» **Exercise aim**:
Could you reproduce every record below exactly, excluding all pictures?

[Page layout parsing data]
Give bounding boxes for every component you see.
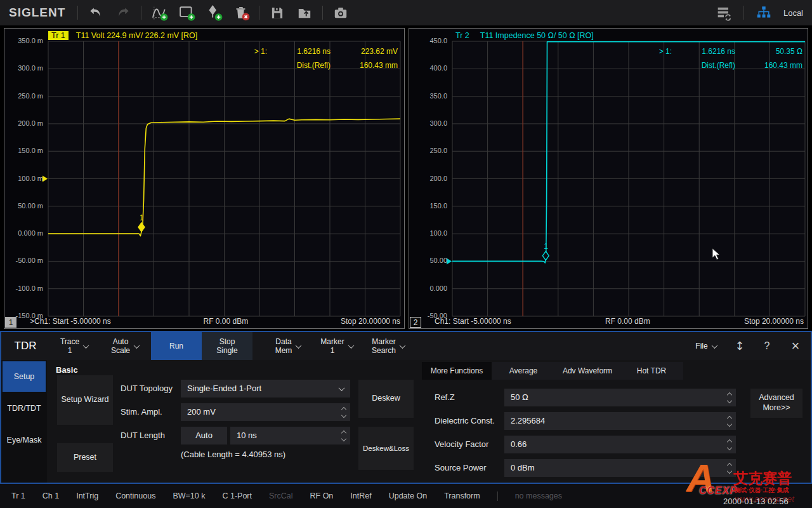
status-item: Ch 1 xyxy=(43,491,59,500)
cable-length-note: (Cable Length = 4.40953 ns) xyxy=(181,450,285,459)
save-icon[interactable] xyxy=(268,3,287,22)
chevron-down-icon xyxy=(296,342,302,349)
add-trace-icon[interactable] xyxy=(150,3,169,22)
y-axis-label: 300.0 m xyxy=(1,64,43,72)
trace-title-row: Tr 2 T11 Impedence 50 Ω/ 50 Ω [RO] xyxy=(452,30,594,41)
source-power-input[interactable]: 0 dBm xyxy=(504,459,736,477)
dut-length-label: DUT Length xyxy=(121,427,165,444)
marker-readout-cell: Dist.(Refl) xyxy=(672,58,735,72)
plot-svg: 1 xyxy=(48,41,400,316)
menu-marker[interactable]: Marker1 xyxy=(313,332,360,360)
tab-adv-waveform[interactable]: Adv Waveform xyxy=(555,362,620,380)
stim-ampl-input[interactable]: 200 mV xyxy=(181,403,350,421)
menu-marker-search[interactable]: MarkerSearch xyxy=(360,332,416,360)
marker-diamond[interactable] xyxy=(542,251,549,260)
chart-footer: >Ch1: Start -5.00000 ns RF 0.00 dBm Stop… xyxy=(30,317,400,327)
advanced-more-button[interactable]: Advanced More>> xyxy=(750,389,802,418)
add-window-icon[interactable] xyxy=(177,3,196,22)
plot-svg: 1 xyxy=(452,41,805,316)
undo-icon[interactable] xyxy=(86,3,105,22)
dut-topology-select[interactable]: Single-Ended 1-Port xyxy=(181,380,350,398)
marker-readout-cell: 50.35 Ω xyxy=(735,44,802,58)
preset-button[interactable]: Preset xyxy=(57,443,113,472)
spinner-arrows[interactable] xyxy=(728,417,731,426)
status-item: SrcCal xyxy=(269,491,293,500)
spinner-arrows[interactable] xyxy=(728,464,731,473)
chart-tr2: Tr 2 T11 Impedence 50 Ω/ 50 Ω [RO] 1 450… xyxy=(409,28,808,329)
toolbar-right-group: Local xyxy=(714,3,803,22)
dielectric-const-input[interactable]: 2.295684 xyxy=(504,412,736,430)
menu-trace[interactable]: Trace1 xyxy=(49,332,99,360)
spinner-arrows[interactable] xyxy=(728,440,731,450)
y-axis-label: 150.0 m xyxy=(1,147,43,154)
sweep-start-label: Ch1: Start -5.00000 ns xyxy=(435,317,511,327)
chevron-down-icon xyxy=(83,342,89,349)
plot-area[interactable]: 1 xyxy=(452,41,805,316)
menu-data-mem[interactable]: DataMem xyxy=(263,332,313,360)
marker-readout-cell: 1.6216 ns xyxy=(267,44,331,58)
menu-file[interactable]: File xyxy=(686,332,726,360)
function-tabs: More Functions Average Adv Waveform Hot … xyxy=(422,362,683,380)
deskew-loss-button[interactable]: Deskew&Loss xyxy=(358,427,414,470)
close-panel-icon[interactable]: × xyxy=(780,332,811,360)
menu-auto-scale[interactable]: AutoScale xyxy=(99,332,151,360)
trace-label-chip[interactable]: Tr 1 xyxy=(48,31,69,40)
local-remote-label[interactable]: Local xyxy=(783,8,803,18)
plot-area[interactable]: 1 xyxy=(48,41,400,316)
ref-z-input[interactable]: 50 Ω xyxy=(504,389,736,406)
velocity-factor-input[interactable]: 0.66 xyxy=(504,436,736,453)
panel-content: Basic Setup Wizard Preset DUT Topology S… xyxy=(47,360,811,483)
toolbar-divider xyxy=(322,6,323,20)
y-axis-label: 0.000 m xyxy=(1,229,43,237)
sweep-stop-label: Stop 20.00000 ns xyxy=(744,317,804,327)
window-number-badge[interactable]: 2 xyxy=(410,317,421,328)
sidebar-item-tdr-tdt[interactable]: TDR/TDT xyxy=(3,396,46,421)
separator xyxy=(497,491,498,501)
chart-footer: Ch1: Start -5.00000 ns RF 0.00 dBm Stop … xyxy=(435,317,804,327)
status-bar: Tr 1Ch 1IntTrigContinuousBW=10 kC 1-Port… xyxy=(0,484,812,508)
velocity-factor-label: Velocity Factor xyxy=(435,436,488,453)
marker-readout-cell: 160.43 mm xyxy=(735,58,802,72)
tab-hot-tdr[interactable]: Hot TDR xyxy=(620,362,683,380)
dut-length-auto-button[interactable]: Auto xyxy=(181,427,227,444)
spinner-arrows[interactable] xyxy=(342,408,346,417)
help-icon[interactable]: ? xyxy=(754,332,780,360)
sidebar-item-setup[interactable]: Setup xyxy=(3,361,46,392)
status-item: BW=10 k xyxy=(173,491,205,500)
screenshot-icon[interactable] xyxy=(331,3,350,22)
dut-length-input[interactable]: 10 ns xyxy=(230,427,350,444)
spinner-arrows[interactable] xyxy=(728,393,731,403)
redo-icon[interactable] xyxy=(114,3,133,22)
y-axis-label: 100.0 m xyxy=(1,175,43,182)
move-panel-icon[interactable]: ↕ xyxy=(726,332,754,360)
spinner-arrows[interactable] xyxy=(342,431,346,441)
setup-wizard-button[interactable]: Setup Wizard xyxy=(57,375,113,425)
panel-body: Setup TDR/TDT Eye/Mask Basic Setup Wizar… xyxy=(1,360,811,483)
toolbar-divider xyxy=(77,6,78,20)
y-axis-label: 400.0 xyxy=(405,64,447,72)
tab-average[interactable]: Average xyxy=(492,362,555,380)
y-axis-label: 200.0 xyxy=(405,175,447,182)
chevron-down-icon xyxy=(400,342,406,349)
lan-icon[interactable] xyxy=(754,3,773,22)
marker-readout-cell: 1.6216 ns xyxy=(672,44,735,58)
marker-diamond[interactable] xyxy=(138,223,145,232)
deskew-button[interactable]: Deskew xyxy=(358,380,414,418)
recall-file-icon[interactable] xyxy=(295,3,314,22)
toolbar-divider xyxy=(743,6,744,20)
y-axis-label: 100.0 xyxy=(405,229,447,237)
y-axis-label: 50.00 xyxy=(405,257,447,264)
ref-z-label: Ref.Z xyxy=(435,389,455,406)
trace-label-chip[interactable]: Tr 2 xyxy=(452,31,473,40)
y-axis-label: 50.00 m xyxy=(1,202,43,210)
run-button[interactable]: Run xyxy=(151,332,202,360)
system-status-icon[interactable] xyxy=(714,3,733,22)
delete-trace-icon[interactable] xyxy=(232,3,251,22)
window-number-badge[interactable]: 1 xyxy=(5,317,16,328)
status-item: Transform xyxy=(444,491,480,500)
stop-single-button[interactable]: StopSingle xyxy=(202,332,252,360)
sidebar-item-eye-mask[interactable]: Eye/Mask xyxy=(3,427,46,453)
tab-more-functions[interactable]: More Functions xyxy=(422,362,492,380)
add-marker-icon[interactable] xyxy=(204,3,223,22)
chevron-down-icon xyxy=(711,342,717,349)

» **Output of the task**:
Give bounding boxes for every component you see.
status-item: Ch 1 xyxy=(43,491,59,500)
cable-length-note: (Cable Length = 4.40953 ns) xyxy=(181,450,285,459)
save-icon[interactable] xyxy=(268,3,287,22)
chevron-down-icon xyxy=(296,342,302,349)
add-trace-icon[interactable] xyxy=(150,3,169,22)
y-axis-label: 300.0 m xyxy=(1,64,43,72)
trace-title-row: Tr 2 T11 Impedence 50 Ω/ 50 Ω [RO] xyxy=(452,30,594,41)
source-power-input[interactable]: 0 dBm xyxy=(504,459,736,477)
dut-length-label: DUT Length xyxy=(121,427,165,444)
marker-readout-cell: Dist.(Refl) xyxy=(672,58,735,72)
plot-svg: 1 xyxy=(48,41,400,316)
menu-marker[interactable]: Marker1 xyxy=(313,332,360,360)
tab-adv-waveform[interactable]: Adv Waveform xyxy=(555,362,620,380)
stim-ampl-input[interactable]: 200 mV xyxy=(181,403,350,421)
menu-marker-search[interactable]: MarkerSearch xyxy=(360,332,416,360)
marker-diamond[interactable] xyxy=(542,251,549,260)
chart-footer: >Ch1: Start -5.00000 ns RF 0.00 dBm Stop… xyxy=(30,317,400,327)
advanced-more-button[interactable]: Advanced More>> xyxy=(750,389,802,418)
add-window-icon[interactable] xyxy=(177,3,196,22)
plot-svg: 1 xyxy=(452,41,805,316)
undo-icon[interactable] xyxy=(86,3,105,22)
dut-topology-select[interactable]: Single-Ended 1-Port xyxy=(181,380,350,398)
marker-readout-cell: 50.35 Ω xyxy=(735,44,802,58)
preset-button[interactable]: Preset xyxy=(57,443,113,472)
spinner-arrows[interactable] xyxy=(728,417,731,426)
status-item: SrcCal xyxy=(269,491,293,500)
spinner-arrows[interactable] xyxy=(728,464,731,473)
chart-tr2: Tr 2 T11 Impedence 50 Ω/ 50 Ω [RO] 1 450… xyxy=(409,28,808,329)
toolbar-right-group: Local xyxy=(714,3,803,22)
dielectric-const-input[interactable]: 2.295684 xyxy=(504,412,736,430)
menu-trace[interactable]: Trace1 xyxy=(49,332,99,360)
spinner-arrows[interactable] xyxy=(728,440,731,450)
y-axis-label: 150.0 m xyxy=(1,147,43,154)
sweep-start-label: Ch1: Start -5.00000 ns xyxy=(435,317,511,327)
chevron-down-icon xyxy=(83,342,89,349)
plot-area[interactable]: 1 xyxy=(452,41,805,316)
menu-data-mem[interactable]: DataMem xyxy=(263,332,313,360)
marker-readout-cell: 1.6216 ns xyxy=(267,44,331,58)
menu-file[interactable]: File xyxy=(686,332,726,360)
function-tabs: More Functions Average Adv Waveform Hot … xyxy=(422,362,683,380)
deskew-loss-button[interactable]: Deskew&Loss xyxy=(358,427,414,470)
close-panel-icon[interactable]: × xyxy=(780,332,811,360)
menu-auto-scale[interactable]: AutoScale xyxy=(99,332,151,360)
trace-label-chip[interactable]: Tr 1 xyxy=(48,31,69,40)
local-remote-label[interactable]: Local xyxy=(783,8,803,18)
plot-area[interactable]: 1 xyxy=(48,41,400,316)
ref-z-input[interactable]: 50 Ω xyxy=(504,389,736,406)
velocity-factor-input[interactable]: 0.66 xyxy=(504,436,736,453)
panel-content: Basic Setup Wizard Preset DUT Topology S… xyxy=(47,360,811,483)
toolbar-divider xyxy=(322,6,323,20)
y-axis-label: 0.000 m xyxy=(1,229,43,237)
sweep-stop-label: Stop 20.00000 ns xyxy=(744,317,804,327)
window-number-badge[interactable]: 2 xyxy=(410,317,421,328)
sidebar-item-tdr-tdt[interactable]: TDR/TDT xyxy=(3,396,46,421)
separator xyxy=(497,491,498,501)
chart-footer: Ch1: Start -5.00000 ns RF 0.00 dBm Stop … xyxy=(435,317,804,327)
status-bar: Tr 1Ch 1IntTrigContinuousBW=10 kC 1-Port… xyxy=(0,484,812,508)
velocity-factor-label: Velocity Factor xyxy=(435,436,488,453)
marker-readout-cell: 160.43 mm xyxy=(735,58,802,72)
tab-hot-tdr[interactable]: Hot TDR xyxy=(620,362,683,380)
dut-length-auto-button[interactable]: Auto xyxy=(181,427,227,444)
spinner-arrows[interactable] xyxy=(342,408,346,417)
help-icon[interactable]: ? xyxy=(754,332,780,360)
sidebar-item-setup[interactable]: Setup xyxy=(3,361,46,392)
status-item: BW=10 k xyxy=(173,491,205,500)
screenshot-icon[interactable] xyxy=(331,3,350,22)
dut-length-input[interactable]: 10 ns xyxy=(230,427,350,444)
spinner-arrows[interactable] xyxy=(728,393,731,403)
redo-icon[interactable] xyxy=(114,3,133,22)
y-axis-label: 100.0 m xyxy=(1,175,43,182)
move-panel-icon[interactable]: ↕ xyxy=(726,332,754,360)
spinner-arrows[interactable] xyxy=(342,431,346,441)
setup-wizard-button[interactable]: Setup Wizard xyxy=(57,375,113,425)
panel-body: Setup TDR/TDT Eye/Mask Basic Setup Wizar… xyxy=(1,360,811,483)
toolbar-divider xyxy=(77,6,78,20)
y-axis-label: 400.0 xyxy=(405,64,447,72)
tab-average[interactable]: Average xyxy=(492,362,555,380)
y-axis-label: 200.0 xyxy=(405,175,447,182)
chevron-down-icon xyxy=(400,342,406,349)
lan-icon[interactable] xyxy=(754,3,773,22)
marker-readout-cell: 1.6216 ns xyxy=(672,44,735,58)
marker-diamond[interactable] xyxy=(138,223,145,232)
deskew-button[interactable]: Deskew xyxy=(358,380,414,418)
recall-file-icon[interactable] xyxy=(295,3,314,22)
toolbar-divider xyxy=(743,6,744,20)
y-axis-label: 100.0 xyxy=(405,229,447,237)
y-axis-label: 50.00 xyxy=(405,257,447,264)
ref-z-label: Ref.Z xyxy=(435,389,455,406)
trace-label-chip[interactable]: Tr 2 xyxy=(452,31,473,40)
y-axis-label: 50.00 m xyxy=(1,202,43,210)
run-button[interactable]: Run xyxy=(151,332,202,360)
system-status-icon[interactable] xyxy=(714,3,733,22)
delete-trace-icon[interactable] xyxy=(232,3,251,22)
window-number-badge[interactable]: 1 xyxy=(5,317,16,328)
status-item: Transform xyxy=(444,491,480,500)
stop-single-button[interactable]: StopSingle xyxy=(202,332,252,360)
sidebar-item-eye-mask[interactable]: Eye/Mask xyxy=(3,427,46,453)
tab-more-functions[interactable]: More Functions xyxy=(422,362,492,380)
add-marker-icon[interactable] xyxy=(204,3,223,22)
chevron-down-icon xyxy=(711,342,717,349)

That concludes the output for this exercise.